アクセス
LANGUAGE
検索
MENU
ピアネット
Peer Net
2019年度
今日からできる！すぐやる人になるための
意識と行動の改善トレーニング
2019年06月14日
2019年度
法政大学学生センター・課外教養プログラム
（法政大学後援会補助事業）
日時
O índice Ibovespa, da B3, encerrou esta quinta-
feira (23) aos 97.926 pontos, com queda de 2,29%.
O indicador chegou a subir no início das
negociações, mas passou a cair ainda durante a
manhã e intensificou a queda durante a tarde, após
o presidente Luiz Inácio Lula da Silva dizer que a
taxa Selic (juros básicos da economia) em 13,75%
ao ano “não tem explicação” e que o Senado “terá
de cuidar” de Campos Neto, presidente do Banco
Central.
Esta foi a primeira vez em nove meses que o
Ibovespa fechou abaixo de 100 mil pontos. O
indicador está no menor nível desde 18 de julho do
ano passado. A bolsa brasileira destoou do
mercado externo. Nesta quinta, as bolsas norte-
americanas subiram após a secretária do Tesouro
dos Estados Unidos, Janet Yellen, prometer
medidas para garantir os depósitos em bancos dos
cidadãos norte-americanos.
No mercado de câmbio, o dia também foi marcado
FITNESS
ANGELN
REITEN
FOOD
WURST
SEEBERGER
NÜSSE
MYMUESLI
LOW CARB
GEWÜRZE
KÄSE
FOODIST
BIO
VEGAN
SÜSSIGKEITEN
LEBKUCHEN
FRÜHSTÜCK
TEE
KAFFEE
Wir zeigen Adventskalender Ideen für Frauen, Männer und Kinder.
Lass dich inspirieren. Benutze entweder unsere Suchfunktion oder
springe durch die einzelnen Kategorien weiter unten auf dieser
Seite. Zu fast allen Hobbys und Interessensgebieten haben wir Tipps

★ ★ ★

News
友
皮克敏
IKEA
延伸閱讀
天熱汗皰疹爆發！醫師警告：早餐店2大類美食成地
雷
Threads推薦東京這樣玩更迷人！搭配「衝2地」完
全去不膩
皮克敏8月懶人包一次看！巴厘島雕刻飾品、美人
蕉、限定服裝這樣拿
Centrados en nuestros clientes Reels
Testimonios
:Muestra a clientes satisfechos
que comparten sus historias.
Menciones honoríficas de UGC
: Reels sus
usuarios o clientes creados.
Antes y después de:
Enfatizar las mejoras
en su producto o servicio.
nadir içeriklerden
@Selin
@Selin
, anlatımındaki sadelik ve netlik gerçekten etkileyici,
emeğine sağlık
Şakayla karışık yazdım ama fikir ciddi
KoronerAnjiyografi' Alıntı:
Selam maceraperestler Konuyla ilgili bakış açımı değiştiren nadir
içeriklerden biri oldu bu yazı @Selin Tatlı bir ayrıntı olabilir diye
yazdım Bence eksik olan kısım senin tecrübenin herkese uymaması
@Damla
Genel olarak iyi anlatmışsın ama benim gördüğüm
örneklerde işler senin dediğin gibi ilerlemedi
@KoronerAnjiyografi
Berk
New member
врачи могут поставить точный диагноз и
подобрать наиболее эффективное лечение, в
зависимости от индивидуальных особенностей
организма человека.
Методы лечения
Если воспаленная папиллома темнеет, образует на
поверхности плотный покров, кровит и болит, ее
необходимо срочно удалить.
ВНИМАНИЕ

★ ★ ★

BRIEF —
The required answer is the run of lines above, starting at the line with "法政大学学生センター・課外教養プログラム" and ending at the line with "taxa Selic (juros", reproduced exactly with both ends.

TASK RESULT —
法政大学学生センター・課外教養プログラム
（法政大学後援会補助事業）
日時
O índice Ibovespa, da B3, encerrou esta quinta-
feira (23) aos 97.926 pontos, com queda de 2,29%.
O indicador chegou a subir no início das
negociações, mas passou a cair ainda durante a
manhã e intensificou a queda durante a tarde, após
o presidente Luiz Inácio Lula da Silva dizer que a
taxa Selic (juros básicos da economia) em 13,75%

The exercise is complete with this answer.